Laura se elevaba, saliendo al encuentro de cada embestida, contemplando el placer en el rostro de Rye, que desnudaba los dientes y aspiraba el aire a grandes sorbos trémulos. Él bajó la cabeza para ver cómo se unían los cuerpos, y Laura también. Cuando aceleró el ritmo, las briznas pincharon los hombros de la mujer, y su cabeza se apretó con más fuerza contra la tierra. Cerró los ojos y cabalgó con él las olas a medida que el cuerpo de Rye provocaba la respuesta del suyo. Fue creciendo y quemando, hasta que empezaron los abrazos internos y un grito ronco brotó de su garganta.
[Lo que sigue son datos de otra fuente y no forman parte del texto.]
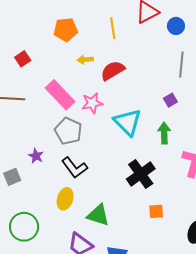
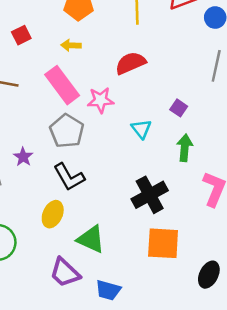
yellow arrow: (85, 60) -> (71, 45), moved
purple square: (170, 100) -> (179, 108), moved, turned -32
cyan triangle: (128, 122) -> (141, 129), size x0.6
orange square: (156, 211) -> (163, 243), size x1.8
Cuando se aproximaba su propio climax, Rye gimió y la embistió con tal fuerza que Laura resbaló debajo de él sobre la tierra, y, sin darse cuenta, se aferró de puñados de hierba en busca de algo a lo cual sujetarse.
Recibió cada gramo de fuerza hasta que su cuerpo se estremeció y alcanzó la plenitud. El grito de Rye flotó sobre el prado mientras se derramaba en ella, y el estremecimiento final le hizo brotar una lluvia chispeante de sudor, que le brilló sobre los hombros.
Cayó sobre los pechos de ella, exhausto, y se quedó así, jadeando hasta que percibió la risa silenciosa que elevaba el pecho de Laura. Levantó la cabeza para mirarla a los ojos.